El negrito se puso a dar vueltas como un trompo. Los ojos grandes, capaces de ver más que los de Gonodactylus smithii, que ven en infrarrojo, ultravioleta y se mueven de forma independiente.

Pues así está el negro de un metro noventa y siete centímetros, y pesando sesenta y seis kilogramos.

Y aterrorizado por la amenaza se pone a correr en zigzag, mientras las risas se oyen al otro lado de la frontera.

Pero de tanto correr, naturalmente, le sobreviene el cansancio y se desploma haciendo mucho ruido para lo que es la sociedad ordenada y equilibrada del mundo rico y bendito.

De nuevo la voz, cual trueno, le indica que el francotirador ha pedido una cerveza porque está disfrutando mientras aguarda la decisión del Gobierno y la llamada del ministro de Defensa.

En un idioma que ni es francés, ni inglés, ni español, ni italiano, en una lengua bárbara y hambrienta, claro, el negrito llora y suplica, o eso parece cuando se arrodilla y enseña una cruz colgada del cuello.
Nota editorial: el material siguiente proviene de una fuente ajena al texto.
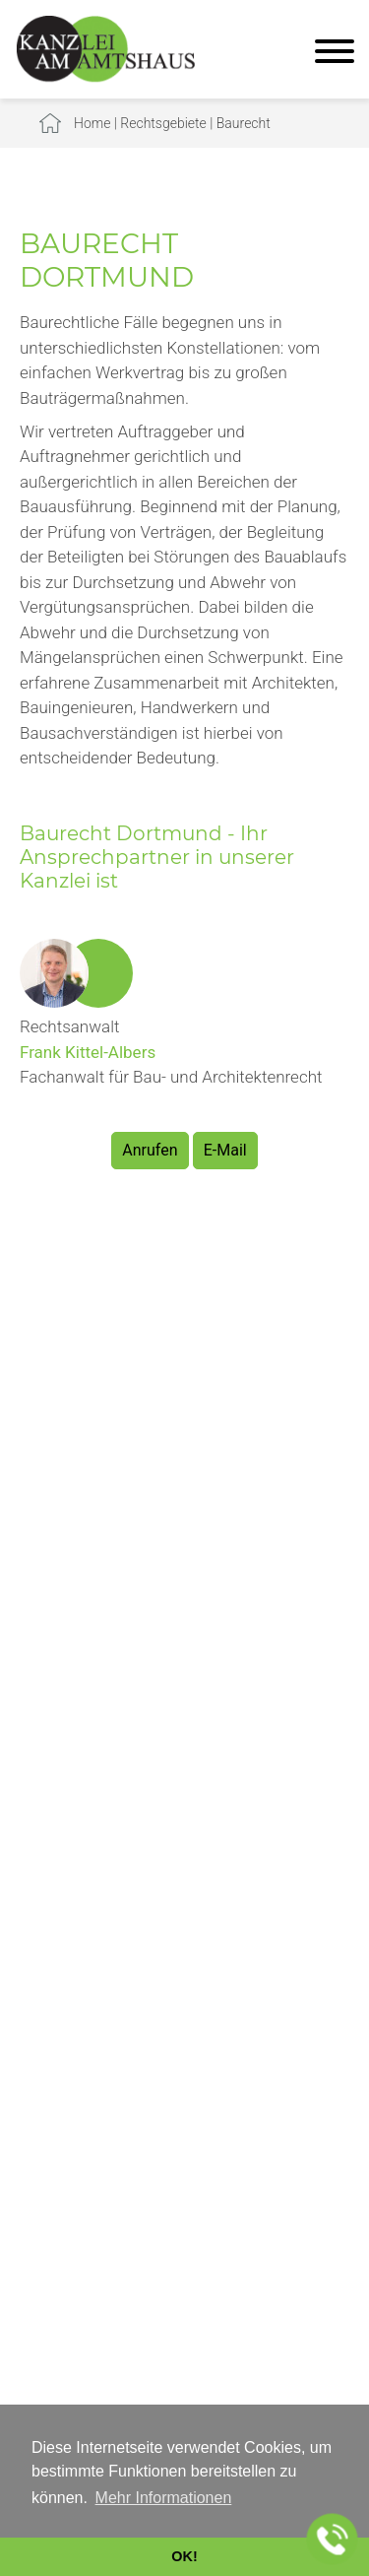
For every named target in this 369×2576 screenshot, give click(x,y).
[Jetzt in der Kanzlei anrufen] (332, 2539)
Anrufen (149, 1150)
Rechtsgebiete (163, 123)
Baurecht (243, 123)
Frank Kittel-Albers (87, 1052)
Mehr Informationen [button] (163, 2497)
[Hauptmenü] (334, 54)
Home (92, 123)
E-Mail (225, 1150)
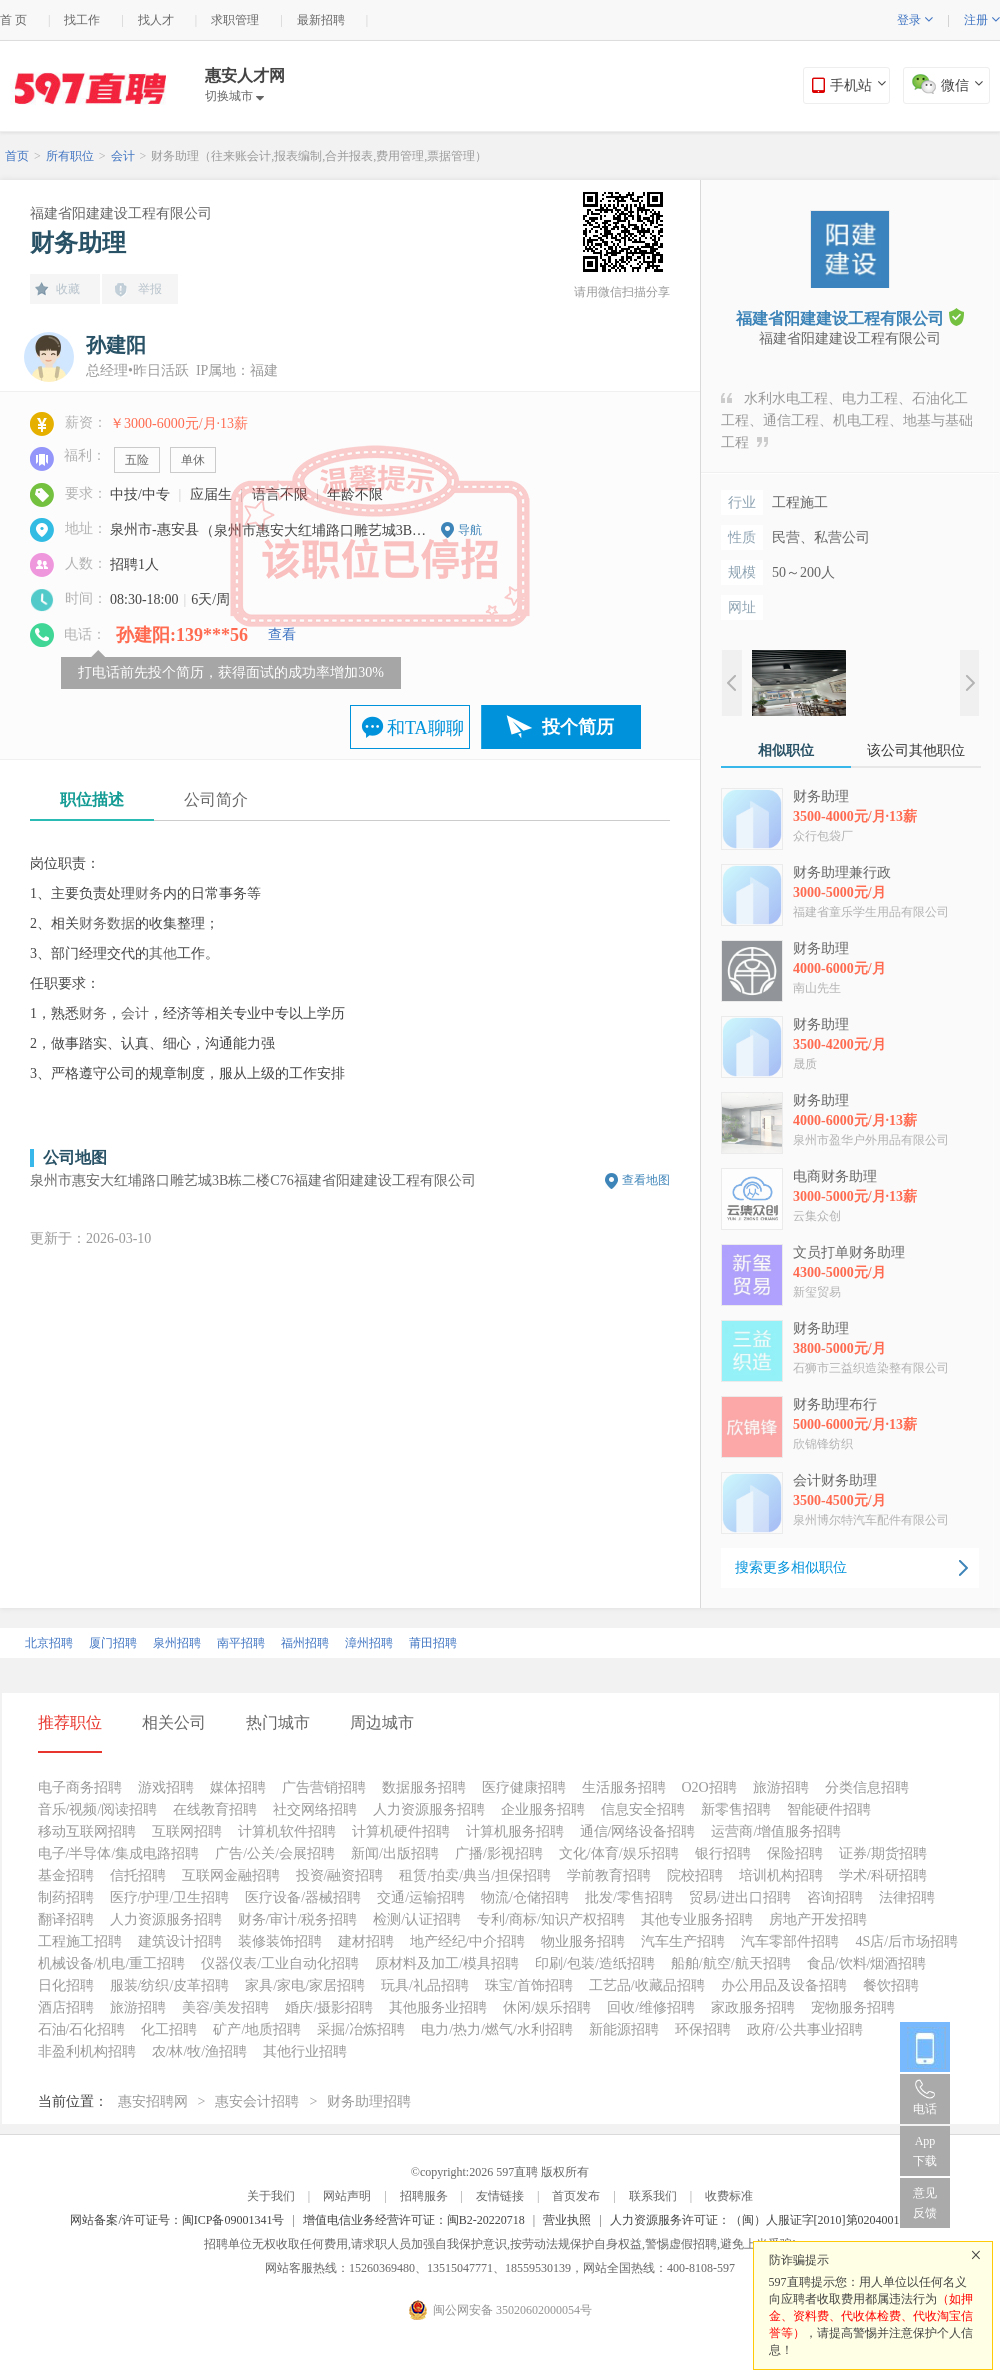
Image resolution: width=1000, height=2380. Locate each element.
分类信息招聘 (867, 1787)
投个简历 (578, 727)
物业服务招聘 (583, 1941)
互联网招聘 (187, 1831)
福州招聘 (305, 1643)
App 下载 (925, 2151)
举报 (150, 289)
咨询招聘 (835, 1897)
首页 (17, 156)
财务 (149, 893)
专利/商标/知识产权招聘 (551, 1919)
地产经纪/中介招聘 (468, 1941)
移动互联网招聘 (87, 1831)
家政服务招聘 (753, 2007)
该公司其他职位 (916, 750)
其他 (163, 953)
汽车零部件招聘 (790, 1941)
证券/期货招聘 (883, 1853)
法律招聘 (907, 1897)
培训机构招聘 (781, 1875)
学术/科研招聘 (883, 1875)
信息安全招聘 (643, 1809)
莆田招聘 (433, 1643)
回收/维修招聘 (651, 2007)
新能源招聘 (624, 2029)
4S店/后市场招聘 (906, 1941)
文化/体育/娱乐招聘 (619, 1853)
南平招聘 (241, 1643)
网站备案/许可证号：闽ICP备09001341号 (177, 2220)
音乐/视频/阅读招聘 (98, 1809)
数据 (121, 923)
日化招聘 (66, 1985)
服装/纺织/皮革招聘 (170, 1985)
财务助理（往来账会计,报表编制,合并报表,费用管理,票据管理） (319, 156)
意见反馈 (925, 2203)
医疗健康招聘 (524, 1787)
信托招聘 (138, 1875)
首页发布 (576, 2196)
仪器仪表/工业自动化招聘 (280, 1963)
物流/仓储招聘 (525, 1897)
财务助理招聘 (369, 2101)
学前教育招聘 (609, 1875)
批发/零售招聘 (629, 1897)
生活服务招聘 (624, 1787)
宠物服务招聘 (853, 2007)
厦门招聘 (113, 1643)
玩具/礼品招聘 (425, 1985)
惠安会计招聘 (257, 2101)
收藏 (68, 289)
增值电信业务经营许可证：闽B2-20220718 (414, 2220)
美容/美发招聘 (226, 2007)
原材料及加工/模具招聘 (447, 1963)
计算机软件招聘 (287, 1831)
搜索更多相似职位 (791, 1567)
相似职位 (786, 750)
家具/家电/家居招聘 (305, 1985)
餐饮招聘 (891, 1985)
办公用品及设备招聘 (784, 1985)
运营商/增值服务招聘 (776, 1831)
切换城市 (234, 96)
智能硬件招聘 (829, 1809)
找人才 (156, 20)
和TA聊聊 (425, 728)
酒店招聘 (66, 2007)
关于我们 (271, 2196)
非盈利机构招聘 (87, 2051)
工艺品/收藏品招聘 (647, 1985)
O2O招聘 (709, 1787)
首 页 (13, 20)
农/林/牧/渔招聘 (200, 2051)
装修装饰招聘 (280, 1941)
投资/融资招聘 (340, 1875)
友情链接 (500, 2196)
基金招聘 (66, 1875)
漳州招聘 (369, 1643)
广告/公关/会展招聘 (275, 1853)
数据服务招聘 (424, 1787)
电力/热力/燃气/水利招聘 (497, 2029)
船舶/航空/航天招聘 (731, 1963)
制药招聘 (66, 1897)
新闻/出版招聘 (395, 1853)
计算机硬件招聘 (401, 1831)
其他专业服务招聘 (697, 1919)
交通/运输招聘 (421, 1897)
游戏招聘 (166, 1787)
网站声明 (347, 2196)
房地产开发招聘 (818, 1919)
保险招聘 (795, 1853)
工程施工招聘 (80, 1941)
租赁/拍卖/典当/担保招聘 (475, 1875)
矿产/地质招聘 (257, 2029)
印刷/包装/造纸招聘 (595, 1963)
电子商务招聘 (80, 1787)
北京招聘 (49, 1643)
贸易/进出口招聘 (740, 1897)
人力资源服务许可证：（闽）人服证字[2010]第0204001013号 (770, 2220)
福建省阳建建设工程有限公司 (121, 213)
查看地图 (646, 1180)
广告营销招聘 (324, 1787)
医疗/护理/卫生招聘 (170, 1897)
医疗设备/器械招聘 (303, 1897)
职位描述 (92, 799)
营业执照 (567, 2220)
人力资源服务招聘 (429, 1809)
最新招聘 (321, 20)
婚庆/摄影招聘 (329, 2007)
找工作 (82, 20)
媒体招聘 (238, 1787)
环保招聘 (703, 2029)
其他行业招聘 (305, 2051)
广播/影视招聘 (499, 1853)
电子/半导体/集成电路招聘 (119, 1853)
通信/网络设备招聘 (638, 1831)
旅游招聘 (781, 1787)
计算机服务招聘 (515, 1831)
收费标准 (729, 2196)
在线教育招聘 (215, 1809)
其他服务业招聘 (438, 2007)
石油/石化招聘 (82, 2029)
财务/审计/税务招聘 (298, 1919)
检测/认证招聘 (417, 1919)
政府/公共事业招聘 (805, 2029)
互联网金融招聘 (231, 1875)
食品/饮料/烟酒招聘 (867, 1963)
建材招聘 (366, 1941)
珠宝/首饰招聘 (529, 1985)
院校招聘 (695, 1875)
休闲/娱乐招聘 (547, 2007)
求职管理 (235, 20)
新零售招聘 (736, 1809)
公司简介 (216, 799)
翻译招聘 (66, 1919)
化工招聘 (169, 2029)
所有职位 (70, 156)
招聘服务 (424, 2196)
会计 (123, 156)
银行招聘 (723, 1853)
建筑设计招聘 (180, 1941)
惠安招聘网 (153, 2101)
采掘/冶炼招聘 (361, 2029)
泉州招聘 (177, 1643)
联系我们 (653, 2196)
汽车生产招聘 (683, 1941)
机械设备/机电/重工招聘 (112, 1963)
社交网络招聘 (315, 1809)
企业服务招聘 (543, 1809)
Y también fotito de una negrita y de unos diminutos negritos, como tres o cuatro, sospechando el francotirador que son sus hijos o lo que coño sean esos huesudos cuando tienen un tamaño microscópico; negros que al fin y al cabo desean zampar y huir de guerras y enfermedades y moscas. 

Por fin la llamada. Sin sorpresa. La voz, que es como la voz de un dios que se hace entender aunque el escuchante sea una bestia, informa que en uno, dos, tres, el francotirador no fallará. 

Y no falló. En la frente. 

Europa, la ilustrada, salvaguardó el Himno de la Alegría, y los becerros de oro siguieron adorándose en guarderías, escuelas públicas, concertadas y privadas. Universidades y puestos de trabajo. En catedrales, iglesias, ermitas y retretes.

África ha quedado para que corretee el búfalo del Cabo con sus novecientos kilos.